─── MATERIAL SUPPLIED ───

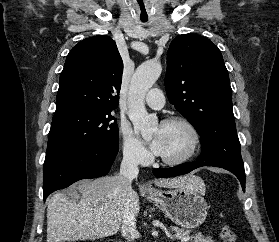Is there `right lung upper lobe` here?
Wrapping results in <instances>:
<instances>
[{"mask_svg": "<svg viewBox=\"0 0 279 242\" xmlns=\"http://www.w3.org/2000/svg\"><path fill=\"white\" fill-rule=\"evenodd\" d=\"M122 72L123 61L112 38L98 35L82 40L67 55L55 114L116 108Z\"/></svg>", "mask_w": 279, "mask_h": 242, "instance_id": "cb5924a9", "label": "right lung upper lobe"}]
</instances>
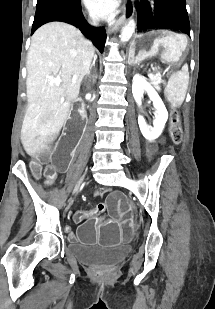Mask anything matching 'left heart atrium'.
Masks as SVG:
<instances>
[{
    "mask_svg": "<svg viewBox=\"0 0 215 309\" xmlns=\"http://www.w3.org/2000/svg\"><path fill=\"white\" fill-rule=\"evenodd\" d=\"M89 7L92 12H117V5H109L108 0H89Z\"/></svg>",
    "mask_w": 215,
    "mask_h": 309,
    "instance_id": "obj_1",
    "label": "left heart atrium"
}]
</instances>
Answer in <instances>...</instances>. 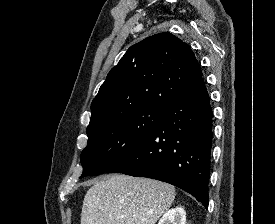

───

WHAT YOU HAVE TO DO
Make an exact copy of the data, leaving its pictures out.

RESULT
Is there `right lung upper lobe` here?
Wrapping results in <instances>:
<instances>
[{"mask_svg": "<svg viewBox=\"0 0 279 242\" xmlns=\"http://www.w3.org/2000/svg\"><path fill=\"white\" fill-rule=\"evenodd\" d=\"M122 72L123 61L112 38L98 35L82 40L67 55L55 114L116 108Z\"/></svg>", "mask_w": 279, "mask_h": 242, "instance_id": "cb5924a9", "label": "right lung upper lobe"}]
</instances>
Mask anything matching 'left heart atrium'.
Masks as SVG:
<instances>
[{
    "mask_svg": "<svg viewBox=\"0 0 215 309\" xmlns=\"http://www.w3.org/2000/svg\"><path fill=\"white\" fill-rule=\"evenodd\" d=\"M89 7L92 12H117V5H109L108 0H89Z\"/></svg>",
    "mask_w": 215,
    "mask_h": 309,
    "instance_id": "obj_1",
    "label": "left heart atrium"
}]
</instances>
Answer in <instances>...</instances>. 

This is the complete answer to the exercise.